The cumbersome calculations of the non-local search process can be optimized with respect to a number of indices taking account of limitations on the calculating means, a priori and sequentially accumulated information on the function $f ( x)$, the probabilistic characteristics of random factors, etc. One of the approaches which has been tried is based on the theory of statistical decisions.

Apart from the search of global extrema, other multi-extremum problems arise, e.g. the determination of the oscillation of a function, or the listing and finding of all local extrema in a given domain.

For polynomials very effective rules for calculating and separating roots of derivatives have been worked out.

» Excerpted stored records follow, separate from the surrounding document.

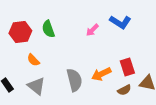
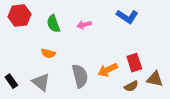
pink arrow: (92, 30) -> (84, 25), moved, turned 32
red hexagon: (20, 32) -> (19, 15), moved
orange semicircle: (33, 60) -> (48, 53), moved, turned -32

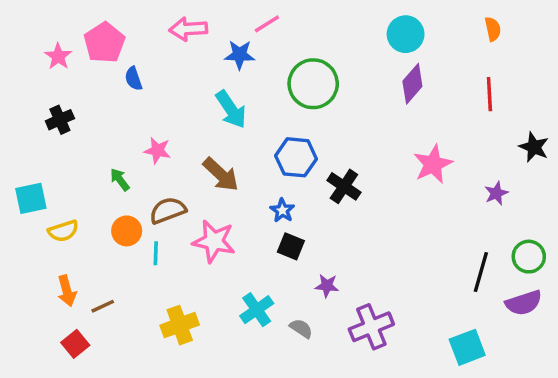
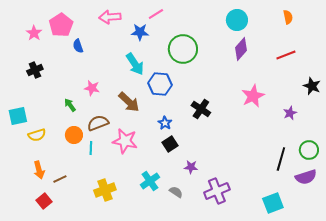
red line: (489, 94) -> (286, 55), turned 72
blue hexagon: (296, 157) -> (160, 84), moved
black square: (291, 246) -> (170, 144), turned 35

For extremum points of transcendental functions, considerations of the type of the Rolle theorem or a comparison theorem for the solutions of differential equations may be useful.

The number of stationary points of an analytic function can be estimated using the principle of the argument (cf. Argument, principle of the).

If a function has an infinite sequence of extrema, then in practice several of them are calculated directly and the others are obtained by using an asymptotic expansion (example: the $\Gamma$- function).

The quasi-classical approximation for differential equations can be regarded as the asymptotic expansion of the solutions of an equation with respect to the number of extrema.

For multi-extremum problems in the infinite-dimensional cases see Variational calculus in the large. Discrete analogues are given in Integer programming and Discrete programming.

For references see Maximization and minimization of functions.